Forse anche per questo tre giorni dopo il segretario di Stato USA John Kerry si precipitava a sorpresa nella città di Sochi, compiendo così la prima visita di un alto rappresentate dell’amministrazione americana dall’inizio della crisi ucraina. Nel frattempo i media internazionali si lanciavano in complesse interpretazioni geopolitiche, sottolineando come un progressivo e sempre più rapido avvicinamento  fra Russia e Cina non fosse stato notato solo nella cerimonia di Mosca. La rivista Usa “National Review” ricorda ad esempio le esercitazioni militari, avviate proprio nei giorni fra la parata militare e la visita di Kerry, che hanno visto 11 navi di Pechino e Mosca partire dalle basi russe nel Mar Nero alla volta del Mediterraneo. Per la Cina si tratta delle esercitazioni navali più lontane dalle proprie acque territoriali mai svolte finora.

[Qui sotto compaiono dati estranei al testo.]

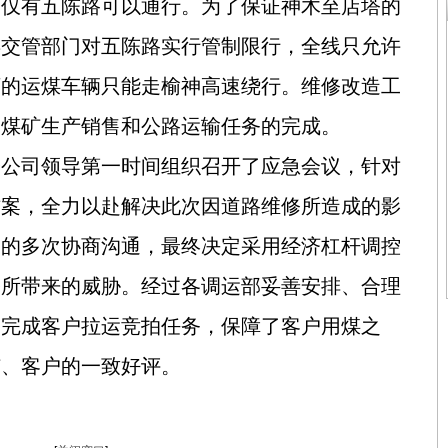
向仅有五陈路可以通行。为了保证神木至店塔的
县交管部门对五陈路实行管制限行，全线只允许
下的运煤车辆只能走榆神高速绕行。维修改造工
边煤矿生产销售和公路运输任务的完成。
公司领导第一时间组织召开了应急会议，针对
方案，全力以赴解决此次因道路维修所造成的影
户的多次协商沟通，最终决定采用经济杠杆调控
修所带来的威胁。经过各调运部妥善安排、合理
期完成客户拉运竞拍任务，保障了客户用煤之
矿、客户的一致好评。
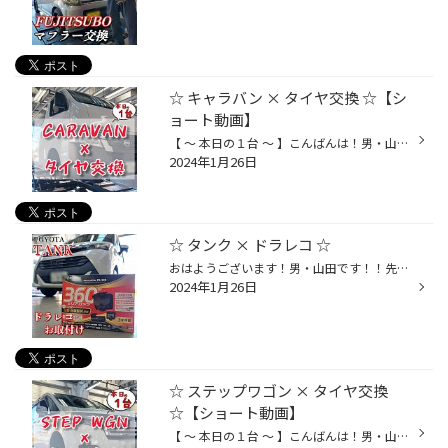
☆ キャラバン × タイヤ交換 ☆【シ
ョート動画】
【 ～ 本日の１台 ～ 】こんばんは！男・山田です！！本日は…☆☆【 NISSAN キャラバン 】の！タイヤ交換をさせて頂きました♪♪ 今回はｯ！！ブリヂストンのスタッドレスバンタイヤ☆《 BLIZZAK VL10 》にて！ご交換させて頂きました～♪♪(^^)/『 急に決まった仕事で明日から東北へ… 』いつもお忙しいオー...
2024年1月26日
☆ タンク × ドラレコ ☆
おはようございます！男・山田です！！先日、TOYOTA タンクに…☆☆【 ドライブレコーダー 】を、お取付けさせて頂きました～!!(^^)/ 今年に入り！急にお問合わせが増えたドラレコ！( …何ででしょ？(｡･･｡) ？笑 )兎にも！角にも！！" 安心なカーライフ " への関心が高まり、ドライブレコーダーが、多く...
2024年1月26日
☆ ステップワゴン × タイヤ交換
☆【ショート動画】
【 ～ 本日の１台 ～ 】こんばんは！男・山田です！！本日は…☆☆【 HONDA ステップワゴン 】の！タイヤ交換をさせて頂きました♪♪ 今回はｯ！！ブリヂストンのオールシーズンタイヤ☆《 MULTI WEATHER 》にて！ご交換させて頂きました～♪♪(^^)/『 妻の車だからさ。備えの意味合いで、 オールシーズンタ...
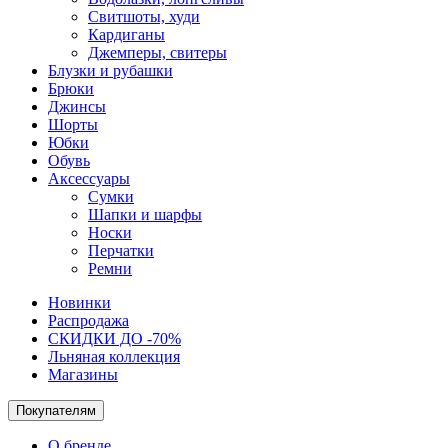
Свитшоты, худи
Кардиганы
Джемперы, свитеры
Блузки и рубашки
Брюки
Джинсы
Шорты
Юбки
Обувь
Аксессуары
Сумки
Шапки и шарфы
Носки
Перчатки
Ремни
Новинки
Распродажа
СКИДКИ ДО -70%
Льняная коллекция
Магазины
Покупателям
О бренде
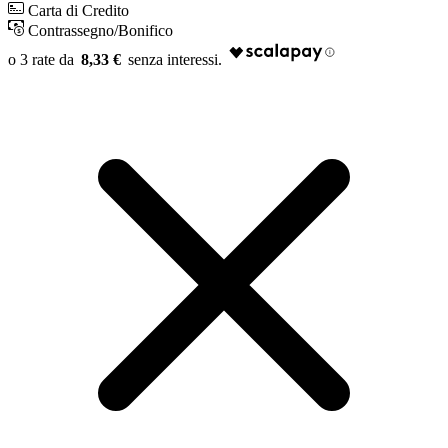
Carta di Credito
Contrassegno/Bonifico
8,33 €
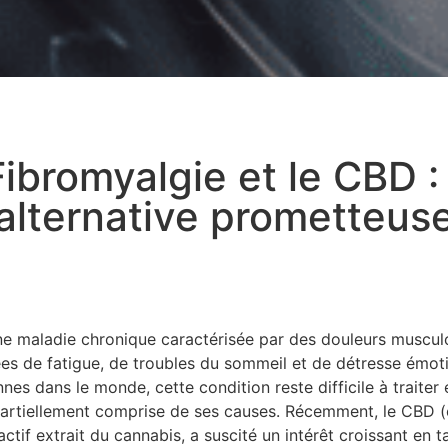
Fibromyalgie et le CBD :
alternative prometteus
ne maladie chronique caractérisée par des douleurs muscul
s de fatigue, de troubles du sommeil et de détresse émoti
nes dans le monde, cette condition reste difficile à traiter 
artiellement comprise de ses causes. Récemment, le CBD (c
if extrait du cannabis, a suscité un intérêt croissant en t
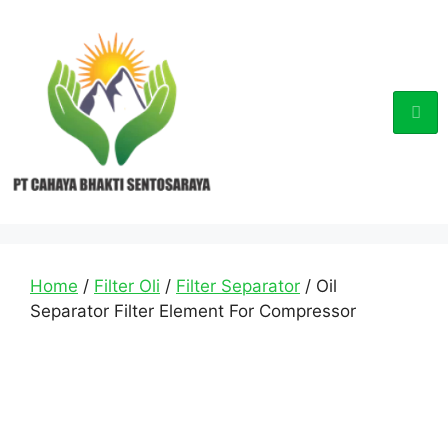
Home
/
Filter Oli
/
Filter Separator
/ Oil
Separator Filter Element For Compressor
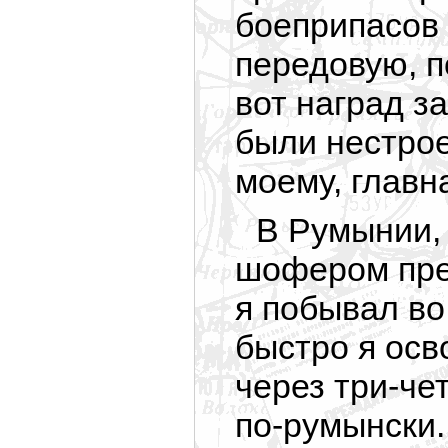
боеприпасов
передовую, п
вот наград з
были нестрое
моему, главна
В Румынии, 
шофером пре
я побывал во
быстро я осв
через три-че
по-румынски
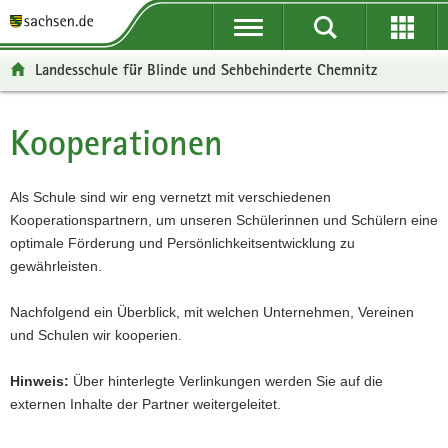
P
P
H
W
F
o
o
a
e
o
r
r
u
i
o
Landesschule für Blinde und Sehbehinderte Chemnitz
t
t
p
t
t
a
a
t
e
e
l
l
i
r
r
Kooperationen
Hauptinhalt
ü
n
n
e
-
b
a
h
I
B
e
v
a
n
e
Als Schule sind wir eng vernetzt mit verschiedenen
r
i
l
f
r
Kooperationspartnern, um unseren Schülerinnen und Schülern eine
g
g
t
o
e
optimale Förderung und Persönlichkeitsentwicklung zu
r
a
r
i
gewährleisten.
e
t
m
c
i
i
a
h
Nachfolgend ein Überblick, mit welchen Unternehmen, Vereinen
f
o
t
und Schulen wir kooperien.
e
n
i
n
o
Hinweis:
Über hinterlegte Verlinkungen werden Sie auf die
d
n
externen Inhalte der Partner weitergeleitet.
e
N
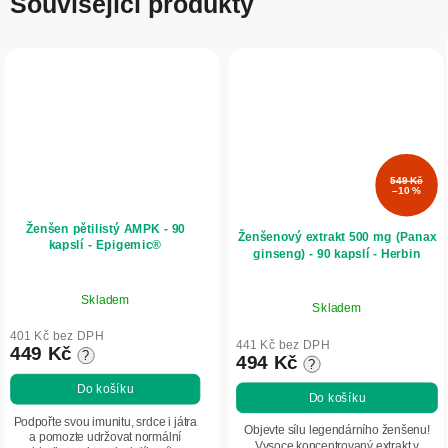
Související produkty
549 Kč
–10 %
Ženšen pětilistý AMPK - 90
Ženšenový extrakt 500 mg (Panax
kapslí - Epigemic®
ginseng) - 90 kapslí - Herbin
Skladem
Skladem
401 Kč bez DPH
441 Kč bez DPH
449 Kč
?
494 Kč
?
Do košíku
Do košíku
Podpořte svou imunitu, srdce i játra
Objevte sílu legendárního ženšenu!
a pomozte udržovat normální
Vysoce koncentrovaný extrakt v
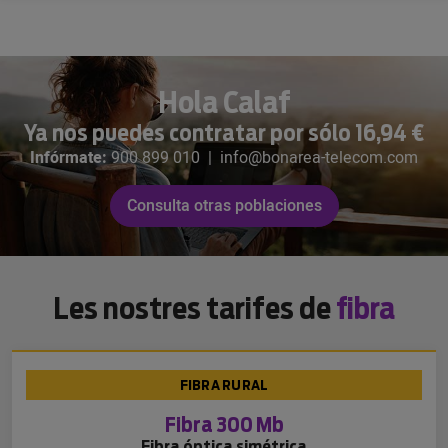
Hola Calaf
Ya nos puedes contratar por sólo 16,94 €
Infórmate:
900 899 010
|
info@bonarea-telecom.com
Consulta otras poblaciones
Les nostres tarifes de
fibra
FIBRA RURAL
Fibra 300 Mb
Fibra óptica simétrica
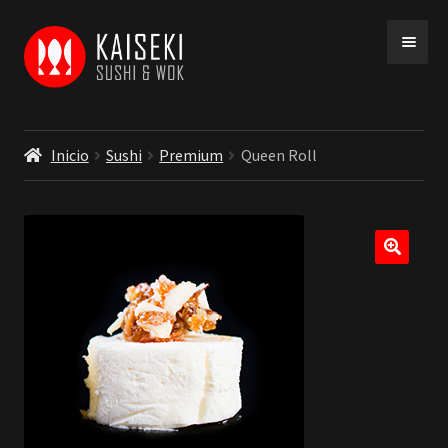
Ir
Ir
a
a
la
la
navegación
página
Inicio
Sushi
Premium
Queen Roll
INICIO
MENU
COBERTURA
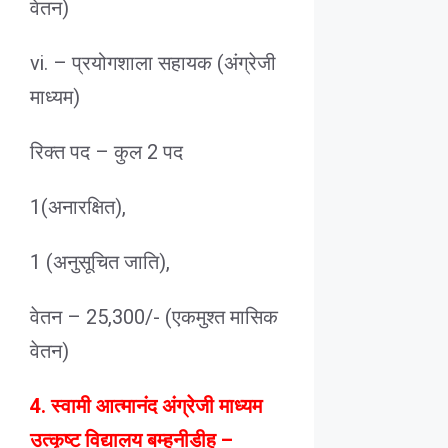
वेतन)
vi. – प्रयोगशाला सहायक (अंग्रेजी
माध्यम)
रिक्त पद – कुल 2 पद
1(अनारक्षित),
1 (अनुसूचित जाति),
वेतन – 25,300/- (एकमुश्त मासिक
वेतन)
4. स्वामी आत्मानंद अंग्रेजी माध्यम
उत्कृष्ट विद्यालय बम्हनीडीह –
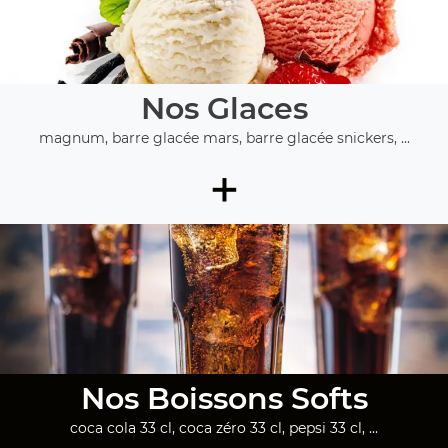
Nos Glaces
magnum, barre glacée mars, barre glacée snickers, ...
+
Nos Boissons Softs
coca cola 33 cl, coca zéro 33 cl, pepsi 33 cl, ...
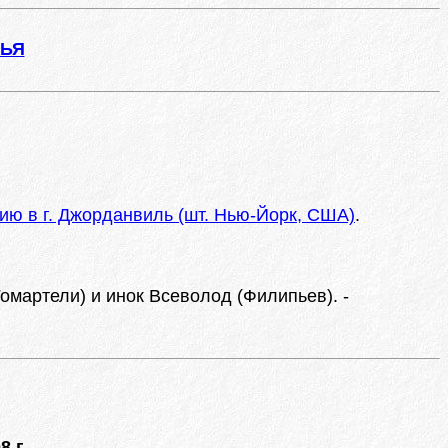
ЖЬЯ
ю в г. Джорданвиль (шт. Нью-Йорк, США)
.
омартели) и инок Всеволод (Филипьев). -
8 г.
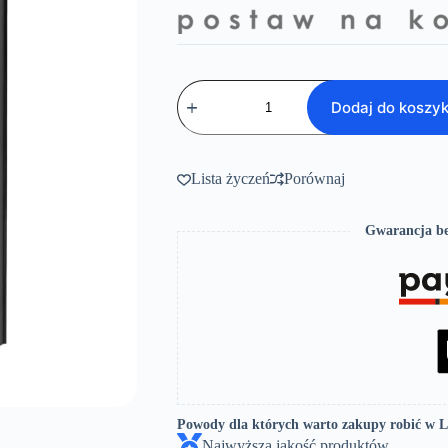
ilość
Prato-
Dodaj do koszy
kabina
natryskowa
Lista życzeń
Porównaj
Gwarancja be
Powody dla których warto zakupy robić w 
Najwyższa jakość produktów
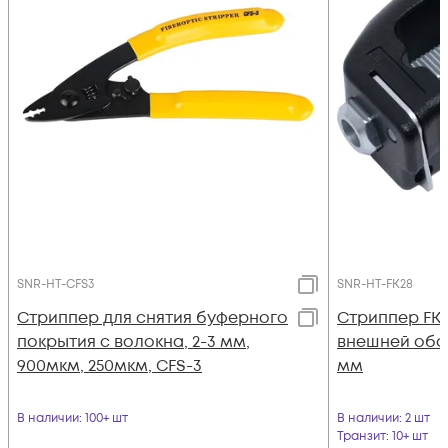
SNR-HT-CFS3
SNR-HT-FK28
Стриппер для снятия буферного
Стриппер FK2
покрытия с волокна, 2-3 мм,
внешней оболо
900мкм, 250мкм, CFS-3
мм
В наличии
: 100+ шт
В наличии
: 2 шт
Транзит
: 10+ шт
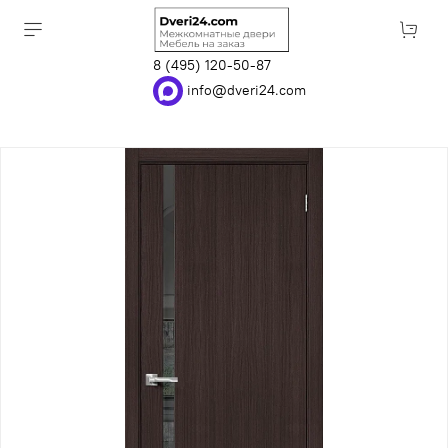
8 (495) 120-50-87
info@dveri24.com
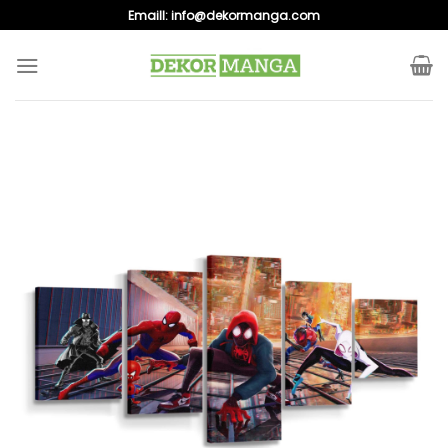
Skip
Emaill:
info@dekormanga.com
to
content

“Anche se le navi cinesi erano solo due – dice la ‘National Review’ – la loro presenza testimonia il desiderio da parte cinese di aiutare la Russia a contrapporsi alla potenza americana. (…) L’inimicizia che caratterizzava i rapporti sino-russi ai tempi della Guerra fredda – conclude l’articolo – è svanita da un pezzo”. Secondo quanto scrive Ichak Adizes nell’ “Huffington Post”, gli Stati Uniti rischiano di vedere materializzarsi “il peggiore dei loro incubi”a causa di una serie di errori politici commessi in questi anni. L’incubo nient’altro sarebbe che una nuova alleanza fra Mosca e Pechino, in particolare dal punto di vista economico, che potrebbe in un prossimo futuro scalzare Washington dal centro della scena mondiale. L’America, dice Adizes, sta già perdendo posizioni e la colpa è principalmente dell’attuale amministrazione politica.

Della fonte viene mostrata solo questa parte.